■ Material for the task:
Content starts

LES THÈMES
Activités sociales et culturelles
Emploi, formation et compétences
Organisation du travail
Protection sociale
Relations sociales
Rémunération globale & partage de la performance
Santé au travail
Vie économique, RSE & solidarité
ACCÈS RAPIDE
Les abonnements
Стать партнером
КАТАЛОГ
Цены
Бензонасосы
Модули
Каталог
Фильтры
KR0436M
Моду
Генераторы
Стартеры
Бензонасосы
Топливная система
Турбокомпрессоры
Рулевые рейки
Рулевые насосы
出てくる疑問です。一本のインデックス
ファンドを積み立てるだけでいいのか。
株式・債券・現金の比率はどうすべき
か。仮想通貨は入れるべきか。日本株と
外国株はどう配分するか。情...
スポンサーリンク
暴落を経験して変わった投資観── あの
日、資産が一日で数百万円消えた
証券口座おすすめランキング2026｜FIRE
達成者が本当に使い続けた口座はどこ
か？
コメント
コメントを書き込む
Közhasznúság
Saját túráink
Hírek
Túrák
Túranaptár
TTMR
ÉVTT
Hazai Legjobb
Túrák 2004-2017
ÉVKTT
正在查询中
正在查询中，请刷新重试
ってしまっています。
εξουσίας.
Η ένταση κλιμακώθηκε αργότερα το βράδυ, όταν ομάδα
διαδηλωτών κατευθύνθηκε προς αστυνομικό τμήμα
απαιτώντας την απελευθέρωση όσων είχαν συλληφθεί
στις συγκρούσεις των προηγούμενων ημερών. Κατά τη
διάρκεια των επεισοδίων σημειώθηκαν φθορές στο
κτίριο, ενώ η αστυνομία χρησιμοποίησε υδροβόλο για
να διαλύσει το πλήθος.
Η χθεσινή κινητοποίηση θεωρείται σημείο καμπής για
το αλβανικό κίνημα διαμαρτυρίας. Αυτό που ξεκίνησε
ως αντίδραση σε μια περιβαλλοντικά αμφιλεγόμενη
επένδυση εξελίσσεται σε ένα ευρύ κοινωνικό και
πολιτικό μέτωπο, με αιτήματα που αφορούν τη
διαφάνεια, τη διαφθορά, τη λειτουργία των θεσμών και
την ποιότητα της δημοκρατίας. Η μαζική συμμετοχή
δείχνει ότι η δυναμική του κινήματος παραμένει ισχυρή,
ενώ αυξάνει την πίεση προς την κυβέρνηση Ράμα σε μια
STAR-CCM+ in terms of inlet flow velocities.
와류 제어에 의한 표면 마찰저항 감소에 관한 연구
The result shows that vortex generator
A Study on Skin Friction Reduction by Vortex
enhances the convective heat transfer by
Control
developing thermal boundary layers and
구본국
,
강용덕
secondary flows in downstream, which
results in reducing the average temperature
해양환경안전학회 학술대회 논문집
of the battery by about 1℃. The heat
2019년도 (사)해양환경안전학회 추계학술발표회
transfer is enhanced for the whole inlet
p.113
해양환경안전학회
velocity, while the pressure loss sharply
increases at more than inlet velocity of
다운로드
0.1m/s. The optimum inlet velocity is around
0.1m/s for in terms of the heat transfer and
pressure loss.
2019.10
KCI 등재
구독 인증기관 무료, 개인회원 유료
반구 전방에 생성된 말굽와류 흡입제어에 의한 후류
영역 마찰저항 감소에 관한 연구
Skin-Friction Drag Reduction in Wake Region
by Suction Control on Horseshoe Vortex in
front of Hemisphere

Content ends

■ Your task:
Within the listing above, give again exactly every line from the line with "Η ένταση κλιμακώθηκε" through the line with "The result shows that vortex generator", both included, and no other line.

■ Answer area:
Η ένταση κλιμακώθηκε αργότερα το βράδυ, όταν ομάδα
διαδηλωτών κατευθύνθηκε προς αστυνομικό τμήμα
απαιτώντας την απελευθέρωση όσων είχαν συλληφθεί
στις συγκρούσεις των προηγούμενων ημερών. Κατά τη
διάρκεια των επεισοδίων σημειώθηκαν φθορές στο
κτίριο, ενώ η αστυνομία χρησιμοποίησε υδροβόλο για
να διαλύσει το πλήθος.
Η χθεσινή κινητοποίηση θεωρείται σημείο καμπής για
το αλβανικό κίνημα διαμαρτυρίας. Αυτό που ξεκίνησε
ως αντίδραση σε μια περιβαλλοντικά αμφιλεγόμενη
επένδυση εξελίσσεται σε ένα ευρύ κοινωνικό και
πολιτικό μέτωπο, με αιτήματα που αφορούν τη
διαφάνεια, τη διαφθορά, τη λειτουργία των θεσμών και
την ποιότητα της δημοκρατίας. Η μαζική συμμετοχή
δείχνει ότι η δυναμική του κινήματος παραμένει ισχυρή,
ενώ αυξάνει την πίεση προς την κυβέρνηση Ράμα σε μια
STAR-CCM+ in terms of inlet flow velocities.
와류 제어에 의한 표면 마찰저항 감소에 관한 연구
The result shows that vortex generator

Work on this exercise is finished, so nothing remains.